How to optimize MySQL group by statement

How to optimize MySQL group by statement

In MySQL, create a new table with three fields, id, a, and b. Insert 1,000 records with the same fields, as follows:

mysql> show create table t1\G
*************************** 1. row ***************************
    Table: t1
Create Table: CREATE TABLE `t1` (
 `id` int(11) NOT NULL,
 `a` int(11) DEFAULT NULL,
 `b` int(11) DEFAULT NULL,
 PRIMARY KEY (`id`),
 KEY `a` (`a`)
) ENGINE=InnoDB DEFAULT CHARSET=utf8
1 row in set (0.00 sec)
mysql> select * from t1 limit 10;
+----+------+------+
| id | a | b |
+----+------+------+
| 1 | 1 | 1 |
| 2 | 2 | 2 |
| 3 | 3 | 3 |
| 4 | 4 | 4 |
| 5 | 5 | 5 |
| 6 | 6 | 6 |
| 7 | 7 | 7 |
| 8 | 8 | 8 |
| 9 | 9 | 9 |
| 10 | 10 | 10 |
+----+------+------+
10 rows in set (0.00 sec)

When we execute the following SQL containing group by, we can see the execution plan:

mysql> explain select id%10 as m, count(*) as c from t1 group by m limit 10;
+----+-------------+-------+------------+-------+---------------+------+---------+------+------+----------+----------------------------------------------+
| id | select_type | table | partitions | type | possible_keys | key | key_len | ref | rows | filtered | Extra |
+----+-------------+-------+------------+-------+---------------+------+---------+------+------+----------+----------------------------------------------+
| 1 | SIMPLE | t1 | NULL | index | PRIMARY,a | a | 5 | NULL | 1000 | 100.00 | Using index; Using temporary; Using filesort |
+----+-------------+-------+------------+-------+---------------+------+---------+------+------+----------+----------------------------------------------+
1 row in set, 1 warning (0.00 sec)

At the end there are:

  • Using index: Covering index
  • using temporary: using a temporary memory table
  • using filesort: sorting operation is used

In order to better understand the execution process of this group by statement, I draw a picture to represent it:

Comparing with the above table, we can easily find that the execution process of this group by statement is as follows:

a. First, create a temporary memory table with two fields m and c. The primary key is m; m is id%10, and c is the number of counts (*)

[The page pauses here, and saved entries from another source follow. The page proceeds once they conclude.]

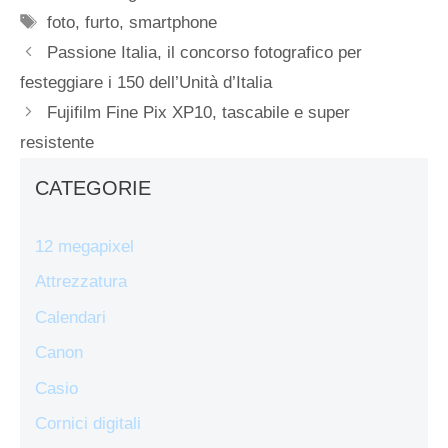
Tag
foto
,
furto
,
smartphone
Passione Italia, il concorso fotografico per
festeggiare i 150 dell’Unità d’Italia
Fujifilm Fine Pix XP10, tascabile e super
resistente
CATEGORIE
12 megapixel
Attrezzatura
Calendari
Canon
Casio
Cornici digitali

b. Scan index a of table t1, take out the id values ​​on the leaf nodes one by one, calculate the result of id%10, and record it as x; if there is no row with primary key x in the temporary table, insert a record (x,1); if there is a row with primary key x in the table, add 1 to the c value of row x;

c. After the traversal is completed, sorting is performed according to field m, and the result set is returned to the client. (Note that this sorting action is automatically added by group by.)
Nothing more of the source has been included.